Because Kerr is an ambitious writer and not content to recycle the same plot with unchanging characters, he took a big chance with the third book, Berlin Requiem, and showed us Gunther after a second experience of war had chewed him up and spat him out into post-war Berlin. Very few cities have ever been worked over as thoroughly and with as little regret as Berlin was in the fall of the Reich, and I doubt that it's possible to write a book set in that milieu without creating a thoroughly depressing experience for the reader. Even allowing for that, Berlin Requiem is grim going. I think when Kerr wrote it, he intended it to be the last word on the character, and to some extent on what Germany did to itself between 1932 and 1945.

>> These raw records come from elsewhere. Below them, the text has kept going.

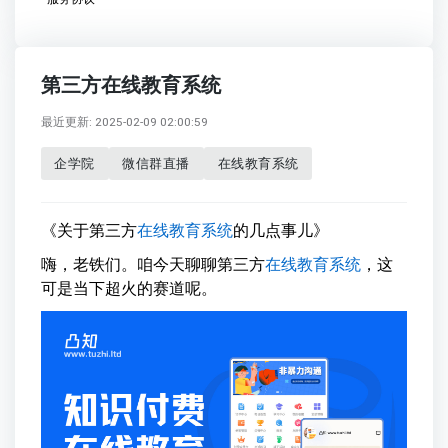
第三方在线教育系统
最近更新: 2025-02-09 02:00:59
企学院
微信群直播
在线教育系统
《关于第三方
在线教育系统
的几点事儿》
嗨，老铁们。咱今天聊聊第三方
在线教育系统
，这
可是当下超火的赛道呢。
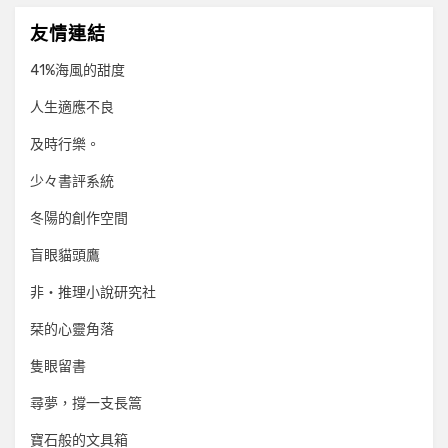
友情連結
41%海風的甜度
人生適應不良
及時行樂。
少々書評系統
冬陽的創作空間
盲眼貓頭鷹
非‧推理小說研究社
栞的心靈角落
隻眼留書
尋夢，撐一支長篙
寶石般的文具箱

But writers get older and come back to things with second thoughts, and over the past few years, Kerr has come back to the character and started filling in the blanks. It must be quite interesting for someone who's only discovering the books now all in one lump, because it's not just Bernie's backstory which is getting filled in; all sorts of other side characters are being given deeper histories, and if you'd just read the first two books in the past couple of years and then read the more recent ones, you'd probably be having all kinds of ah-ha moments as Bernie encounters characters who were passing presences in the earlier books. Since I haven't read the earlier books in more than a decade and gave them away a while ago to my sister, I just had the feeling that various intros should have had more resonance for me.
I've bought each of the newer books as they've become available, but finished each with the realisation that my curiousity about what Bernie's been getting up to wasn't the same as a real interest in the character; once I knew roughly what he'd been at, I wasn't going to feel any real need to come back and look at it again later. It was as I read this book that I realised that I'd be perfectly fine with some kind of wikipedia article which just set out the life and times of Bernie Gunther in summary form. It's partly that Bernie isn't much fun to be with, and it's partly that it's getting harder and harder to buy into his story as Kerr unfolds more and more layers to it.

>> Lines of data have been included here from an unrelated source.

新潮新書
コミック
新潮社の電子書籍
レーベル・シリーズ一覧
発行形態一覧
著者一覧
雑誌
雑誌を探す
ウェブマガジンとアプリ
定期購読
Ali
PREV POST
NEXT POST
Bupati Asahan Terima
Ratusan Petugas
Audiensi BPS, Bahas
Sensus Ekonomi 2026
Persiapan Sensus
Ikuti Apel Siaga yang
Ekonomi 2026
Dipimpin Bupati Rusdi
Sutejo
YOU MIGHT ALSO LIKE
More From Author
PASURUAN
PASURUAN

There's a fundamental clash between two things that Kerr is trying to do with Bernie. On the one hand, he's trying to depict the gradual collapse of his character as misfortunes and compromises accumulate, and on the other hand he's sketching in the byways of the less remembered parts of the 20th century as Bernie Zeligs his way into various setpieces. Unfortunately, the second hand requires the kind of contrivance and coincidence which looks preposterous against the background of a realistically drawn character. In the first couple of new books, Kerr's more or less gotten away with it, because through clever plotting and the nature of his milieu, he could create plausible scenarios where the vibration of history would tend to shake all the pebbles into one corner of the box; it didn't strain credulity too much that Bernie would, for example, run into Eichmann by chance before the war, and then run into him again when both are on the run as wanted Nazis. In If the Dead Rise Not, there isn't the same credibility to the way he runs into the same group of people in both pre-Olympics Berlin and pre-Castro Cuba.

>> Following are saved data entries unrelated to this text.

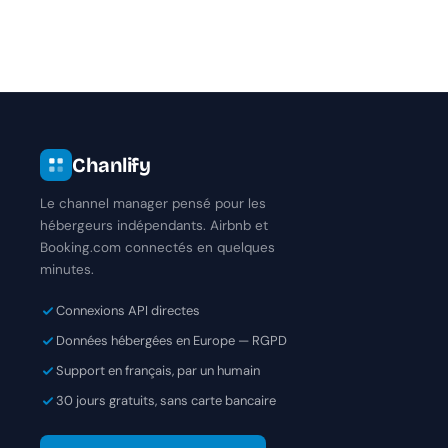
Chanlify
Le channel manager pensé pour les
hébergeurs indépendants. Airbnb et
Booking.com connectés en quelques
minutes.
Connexions API directes
Données hébergées en Europe — RGPD
Support en français, par un humain
30 jours gratuits, sans carte bancaire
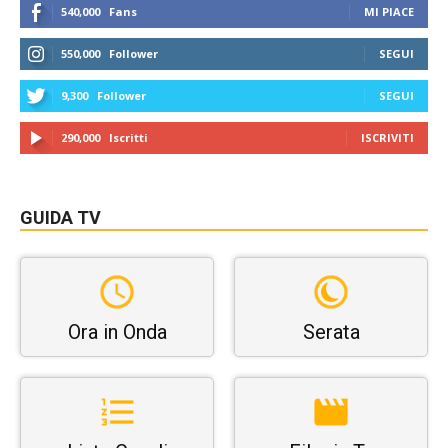
540,000
Fans
MI PIACE
550,000
Follower
SEGUI
9,300
Follower
SEGUI
290,000
Iscritti
ISCRIVITI
GUIDA TV
Ora in Onda
Serata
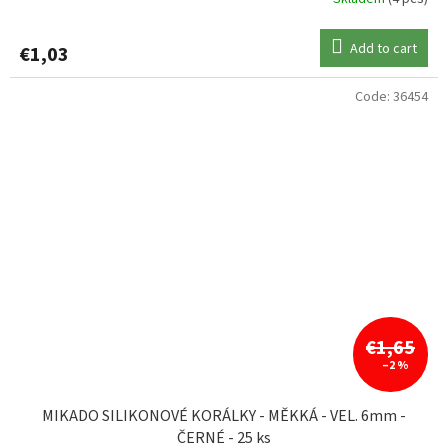
Add to cart
€1,03
Code:
36454
€1,65
–2 %
MIKADO SILIKONOVÉ KORÁLKY - MĚKKÁ - VEL. 6mm -
ČERNÉ - 25 ks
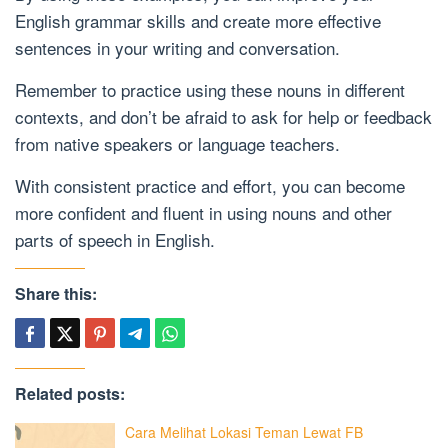
English grammar skills and create more effective
sentences in your writing and conversation.
Remember to practice using these nouns in different
contexts, and don’t be afraid to ask for help or feedback
from native speakers or language teachers.
With consistent practice and effort, you can become
more confident and fluent in using nouns and other
parts of speech in English.
Share this:
Related posts:
Cara Melihat Lokasi Teman Lewat FB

Niels Bohr once recorded his doubts about a hypothesis by saying that it wasn't crazy enough to be true, and in a way that's Kerr's problem; he wants to pull off something bold and impressive and yet truthful, and the impulse to keep it real and down to earth is blowing it all apart for him. Bernie Gunther is like Zelig or Flashman, a spectator at all the big stuff. And Zelig and Flashman work because the writer knows that the idea is ridiculous and piles on at top speed anyway. The very idea CAN'T be realistic, and there's no point in trying to make it so. And the more you try to make everything else realistic, the more you undercut your central premise.
And it's hard to get away from my nagging feeling that it would have been so much easier to keep it simple, and just not bother with the Cuban bit at all. Kerr's always struck me as a guy who writes to a plan, rather than letting things unfold in his mind and write them down as they occur to him, and in the Gunther renaissance, the common thread has been that the books have parts set in pre-war Berlin (where not only Bernie, but Kerr the successful writer, began) and parts set in the 40s and 50s, after the war has destroyed everything that Bernie thought he knew about himself and left him struggling to stay ahead of the consequences of his mistakes. So If the Dead Rise Not had to have that structure, but it's skewed and unbalanced, and doesn't have the symmetry (however forced) of the other two recent books. There's not enough in the Cuban episode to balance the Berlin episode, and the links between them don't feel strong enough or believable enough. Simply put, the book would have been better if Kerr had rounded off the Berlin segment properly and abandoned the grand design.